夫と共にこの家を設計したアダ・モニケンダム氏は、コック夫妻と話した際、「ラ・パルマ島には行けないが、まだあの家が建っていて安心した」と話していたと語った。
画像提供, EPA
一方モニケンダム氏によると、コック夫妻の友人の中には、噴火によってすべてを失ってしまった人たちもいるという。
溶岩は住宅に加え、学校やバナナ農園なども焼き尽くしている。
「(被害に遭った人々は)ずっと泣いてしまうので、誰とも話したくないと言っている」とモニケンダム氏は語った。
また、エスカレロ氏の写真を見て、「この家がたった1軒、管理できる人もいない中で残っているのは悲しい」と述べた。
爆発や有毒ガスの可能性も
地元当局によると、溶岩が海に達した場合、化学反応が起き、爆発や有毒ガスが発生する可能性があるという。

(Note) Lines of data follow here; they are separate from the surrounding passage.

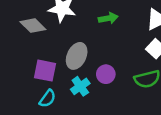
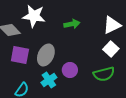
purple square: (45, 71) -> (20, 55), moved

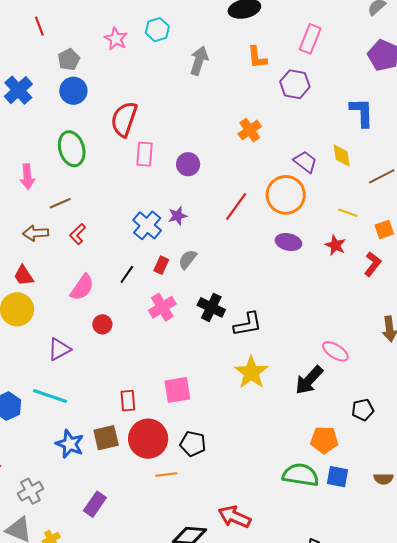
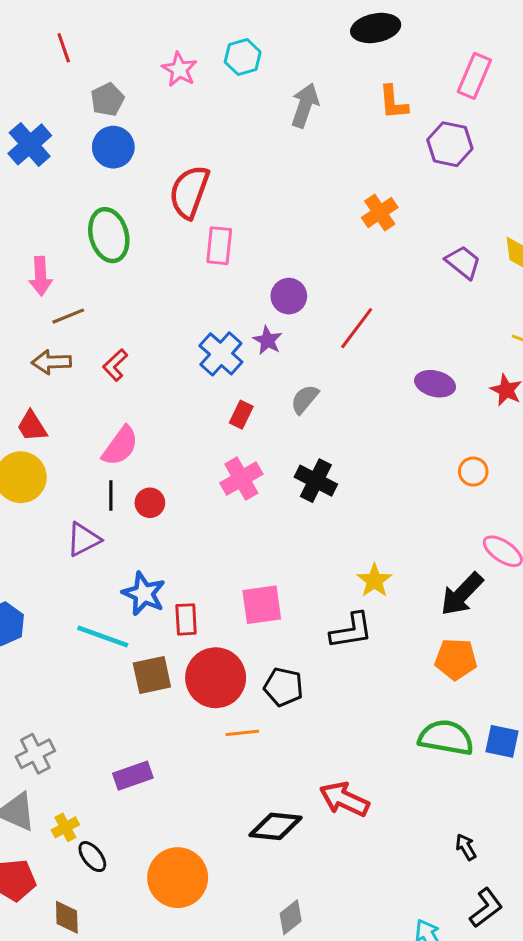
purple circle: (188, 164) -> (289, 296), moved
orange circle: (286, 195) -> (473, 472), moved, size x0.5
brown line: (60, 203) -> (68, 316), moved
purple star: (178, 216) -> (268, 340), turned -30
gray semicircle: (188, 259) -> (305, 399), moved
black line: (127, 274) -> (111, 496), moved, turned -36
black L-shape: (248, 324) -> (351, 631), moved
yellow star: (251, 372) -> (374, 580), size x0.7
cyan line: (50, 396) -> (103, 637), moved
orange pentagon: (324, 440) -> (456, 659), moved
blue star: (70, 444) -> (144, 594), moved
purple rectangle: (95, 504) -> (133, 776), turned 35

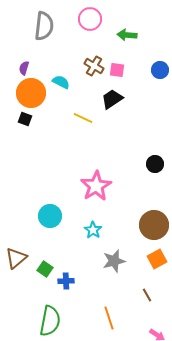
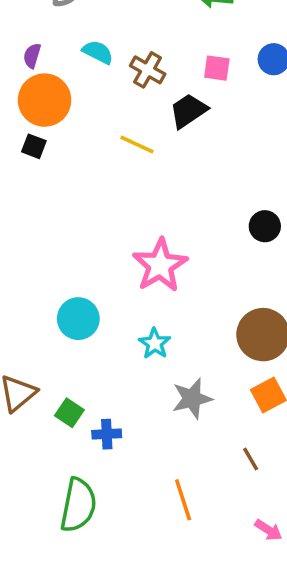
brown cross: (94, 66) -> (148, 70), moved
pink square: (117, 70) -> (217, 68), moved
cyan semicircle: (61, 82) -> (98, 52), moved

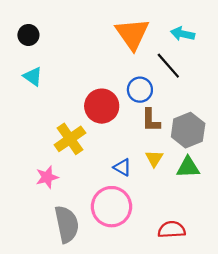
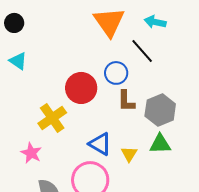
yellow triangle: (154, 159) -> (129, 154), moved
blue triangle: (122, 167) -> (100, 144), size x1.4
pink star: (47, 177) -> (31, 153), turned -30

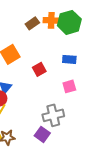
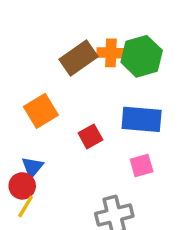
brown rectangle: (32, 23) -> (78, 58), size x1.5
blue rectangle: (69, 59) -> (142, 119), size x1.6

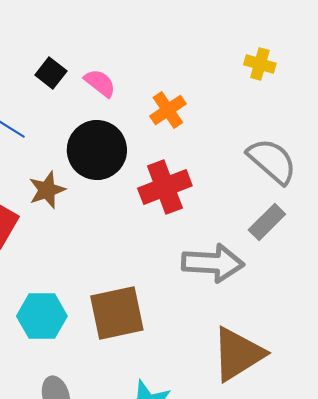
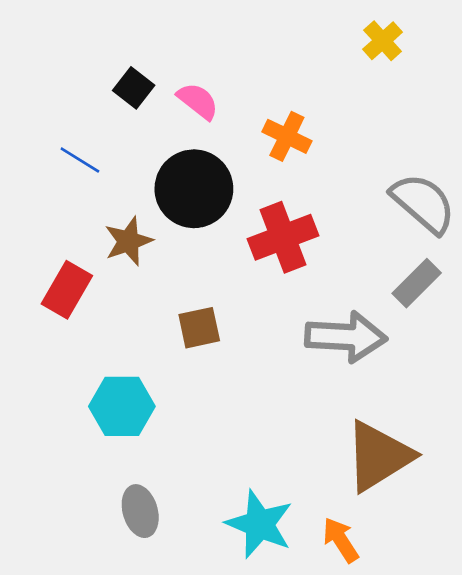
yellow cross: (260, 64) -> (383, 41), moved, turned 32
orange cross: (168, 110) -> (287, 136), turned -30
brown square: (117, 313) -> (199, 328), moved, size x0.6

カナリア諸島の自治体は、家を失った人たちのために2件の住宅開発事業に着手する考えを示した。
スペインのペドロ・サンチェス首相は、米ニューヨークで開かれている国連総会への出席を短縮し、ラ・パルマ島を視察。国連総会後もただちにカナリア諸島へ戻り、緊急活動を監督するとしている。